Run the `combine_tessdata` utility with the `-l` flag to list the components inside your `.traineddata` archive. If the output includes an entry for `lstm`, the file contains the LSTM neural network component required for `OEM_LSTM_ONLY`. Alternatively, attempt initialization with `OEM_LSTM_ONLY`; if `TessBaseAPI::Init` returns an error or the console logs "Error: LSTM requested, but not present!!", the LSTM component is missing from your language data.

### Can I disable the legacy engine completely when building Tesseract?

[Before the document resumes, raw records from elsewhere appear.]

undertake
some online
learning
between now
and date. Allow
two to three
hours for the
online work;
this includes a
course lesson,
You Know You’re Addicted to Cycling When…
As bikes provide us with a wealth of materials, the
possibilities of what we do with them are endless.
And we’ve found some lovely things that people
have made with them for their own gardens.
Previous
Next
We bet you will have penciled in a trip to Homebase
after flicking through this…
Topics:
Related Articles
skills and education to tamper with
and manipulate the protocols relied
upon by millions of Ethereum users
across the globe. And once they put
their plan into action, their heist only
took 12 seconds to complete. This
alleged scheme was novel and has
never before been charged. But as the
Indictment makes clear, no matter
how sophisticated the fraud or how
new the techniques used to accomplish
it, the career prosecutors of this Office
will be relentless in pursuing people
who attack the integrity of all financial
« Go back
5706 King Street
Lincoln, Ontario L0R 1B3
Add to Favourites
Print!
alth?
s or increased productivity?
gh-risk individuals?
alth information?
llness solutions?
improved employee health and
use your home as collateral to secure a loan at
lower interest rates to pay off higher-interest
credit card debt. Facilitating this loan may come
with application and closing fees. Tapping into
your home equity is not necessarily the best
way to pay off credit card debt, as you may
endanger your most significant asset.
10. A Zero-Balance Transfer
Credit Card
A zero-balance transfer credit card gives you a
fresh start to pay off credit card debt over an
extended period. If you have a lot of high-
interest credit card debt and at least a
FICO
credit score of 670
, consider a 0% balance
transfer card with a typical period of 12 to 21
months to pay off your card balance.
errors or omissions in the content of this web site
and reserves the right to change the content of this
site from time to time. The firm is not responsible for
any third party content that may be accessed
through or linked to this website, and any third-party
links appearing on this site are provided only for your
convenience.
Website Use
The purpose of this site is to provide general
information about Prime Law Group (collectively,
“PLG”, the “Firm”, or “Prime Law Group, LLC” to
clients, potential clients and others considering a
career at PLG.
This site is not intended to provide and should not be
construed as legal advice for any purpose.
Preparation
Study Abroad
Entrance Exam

Yes. Pass `-DDISABLED_LEGACY_ENGINE=ON` to CMake when compiling. This define activates preprocessor guards throughout the codebase—particularly in [`src/ccmain/tessedit.cpp`](https://github.com/tesseract-ocr/tesseract/blob/main/src/ccmain/tessedit.cpp) and the classifier modules—removing the legacy Tesseract engine code entirely from the binary. When compiled this way, attempting to use `OEM_TESSERACT_ONLY` or `OEM_TESSERACT_LSTM_COMBINED` will result in an initialization error, ensuring only the LSTM neural network engine is available.

### Why does my Python code still use the legacy engine after setting --oem 1?

The `pytesseract` wrapper passes the `config` string directly to the Tesseract binary, but ensure you are using a Tesseract 4.0+ binary and a language data file containing the LSTM component. If the underlying Tesseract installation is version 3.x, the `--oem` flag is unrecognized and defaults to legacy mode. Additionally, verify that no environment variable (`TESSDATA_PREFIX`) is pointing to an old language data directory lacking the LSTM neural network files.